GEETU SHARMA: I think-- so there is something very-- the growth stocks are definitely an attractive place to be if you think about especially the ones that are innovating and in the tech space. And we have a lot of megatrends, like investing in energy transition, or internet of things, electrification of everything-- all of these are exciting investment opportunities, but they don't come without risk.

And one of the ways we measure risk is what is the expected return on these stocks, even given the growth? Now, we are seeing a lot of these companies priced for very high growth rates over the next four or five years. And it's fair to assume that every company in the industry will not achieve that kind of growth rate. Somebody will falter and there'll be competitive activity. So if you price in all of that growth and you still don't see an upside, then you're only buying into the risk and not getting the yield for that.

And that does not make sense. If the growth-- and now if interest rates stay high, you definitely want a higher yield, otherwise you can get a risk-free 4%, 5% in bonds. So I think growth stocks-- for me, growth stocks are at risk. But we are looking at more the quality growth stocks that have high return businesses that can invest in growth, don't have to go into the markets to raise funds, and have the strength in the business model to sustain a difficult economic environment or competitive activity.

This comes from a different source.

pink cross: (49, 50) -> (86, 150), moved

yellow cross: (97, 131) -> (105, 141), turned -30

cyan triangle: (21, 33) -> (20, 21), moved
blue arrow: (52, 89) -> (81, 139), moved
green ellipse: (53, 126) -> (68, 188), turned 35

We're also looking at some of the quality value names, which look attractive given the interest rates, where they are, and, again, can sustain themselves in a more difficult macro environment.

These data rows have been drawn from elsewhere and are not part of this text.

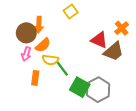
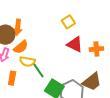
yellow square: (71, 11) -> (68, 22), moved
orange cross: (122, 28) -> (96, 49), moved, turned 32
brown trapezoid: (114, 51) -> (92, 82), moved

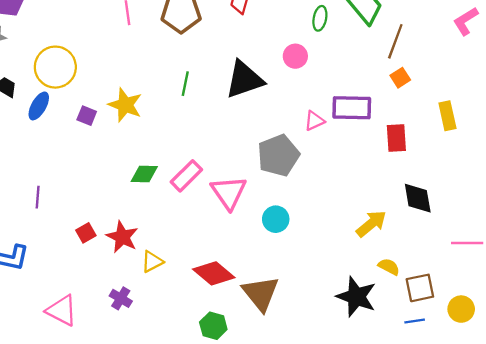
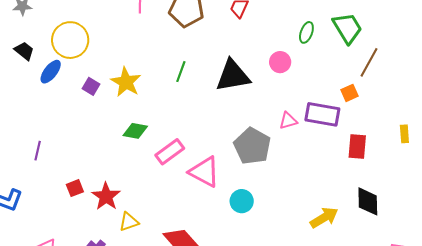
orange square: (400, 78) -> (350, 93), moved
yellow rectangle: (447, 116) -> (404, 134), size x0.7
gray pentagon: (278, 155) -> (252, 146), turned -30
green diamond: (144, 174) -> (135, 131), moved
pink triangle: (229, 192) -> (204, 172), turned -36

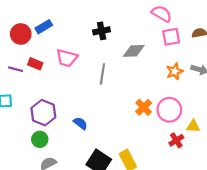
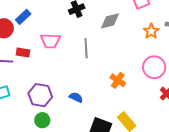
orange cross: (144, 107) -> (118, 80), moved

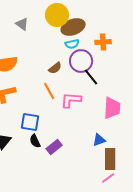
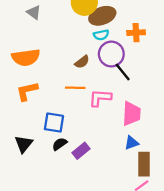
gray triangle: (22, 24) -> (34, 12), moved
orange line: (49, 91) -> (75, 88), turned -60
pink trapezoid: (112, 108) -> (132, 114), moved
black semicircle: (35, 141) -> (60, 144), turned 80

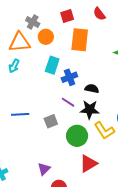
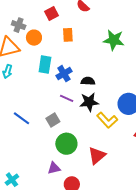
orange rectangle: (80, 40) -> (68, 35), size x0.6
blue line: (20, 114) -> (22, 118), turned 48
green circle: (77, 136) -> (66, 144), moved
purple triangle: (44, 169) -> (54, 168), turned 40

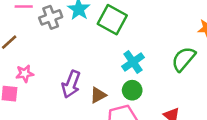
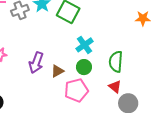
green semicircle: (184, 59) -> (116, 62), moved, turned -35

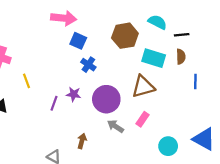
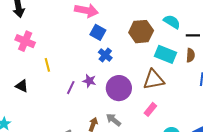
gray arrow: (115, 126) -> (114, 120), moved

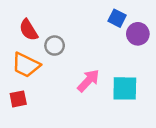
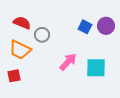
blue square: (117, 18) -> (85, 27), moved
red semicircle: (29, 30) -> (22, 23), turned 144

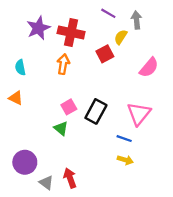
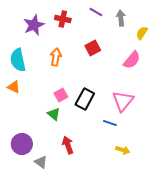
red cross: (71, 32) -> (63, 19), moved, size x0.7
yellow semicircle: (121, 37) -> (142, 33), moved
cyan semicircle: (20, 67) -> (18, 60), size x1.6
yellow arrow: (125, 160) -> (123, 150), moved
red arrow: (70, 178) -> (68, 145), moved

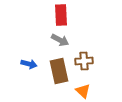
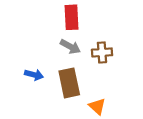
brown cross: (84, 61) -> (102, 52), moved

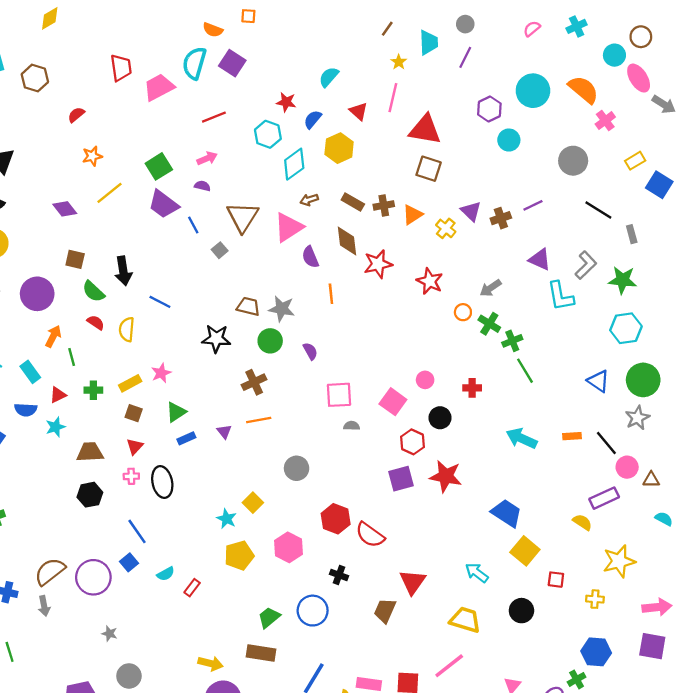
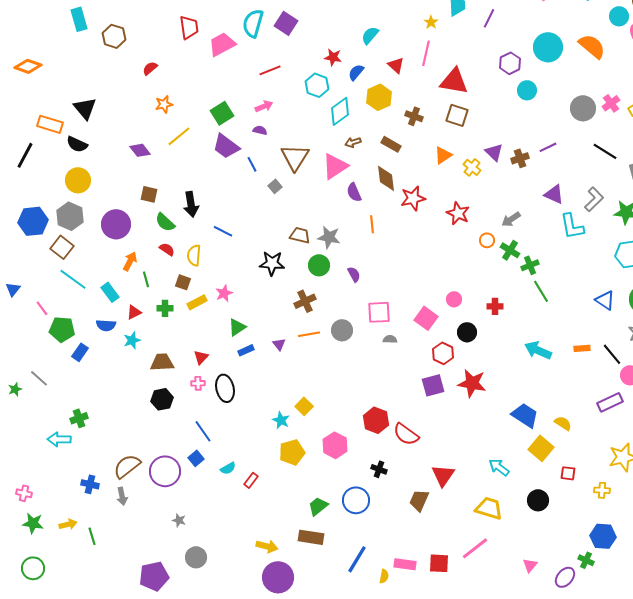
pink cross: (605, 121) -> (611, 103), moved
brown cross: (384, 205) -> (414, 116), moved, turned 30
brown square: (134, 413) -> (183, 282), moved
gray circle: (297, 468) -> (342, 330), moved
yellow semicircle: (582, 522) -> (563, 423), moved
green cross: (577, 679) -> (586, 560), turned -35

RACHELLE AKUFFO: And, Geetu, when you look at where valuations are, we're at the tail end of earnings season here, we're seeing a lot of companies being a lot more strategic as they're keeping that eye on margins as well. What are your expectations-- obviously, still bracing for a lot of volatility as we don't know what's going to happen-- what's looking attractive to you? Where do you see opportunities in this sort of environment?

GEETU SHARMA: So we have-- I think the earnings for S&P 500 index have come down. But many companies have reported strong earnings and are not as bearish on the outlook as maybe how we thought about it coming into this year. And so what it highlights is the strength of the economy that we are also seeing in the inflation data, the labor market, the consumption patterns, retail sales.

We're seeing the US economy do well. And so the companies are able to pass on a lot of the cost inflation to the customers, get pricing power, and achieve higher revenue growth-- maybe some margin decline, but generally higher dollar profits. And so I think as long as we continue to see this economic strength, we will-- companies, especially the ones that have competitive advantages, they're going to continue to report strong numbers.

But given that the Fed is bent on tightening this economy and creating some kind of slack, I think the fact that earnings may be peaking and might head lower is definitely a chance. And then given that, if the valuations stay high and multiples stay high, then you're really not-- there's that risk of sudden decline in the markets, which currently clearly we're not pricing in.

RACHELLE AKUFFO: Indeed, especially as we look at the action that we're seeing today. Geetu Sharma, AlphasFuture Founder and Investment Manager, thank you for your time this morning.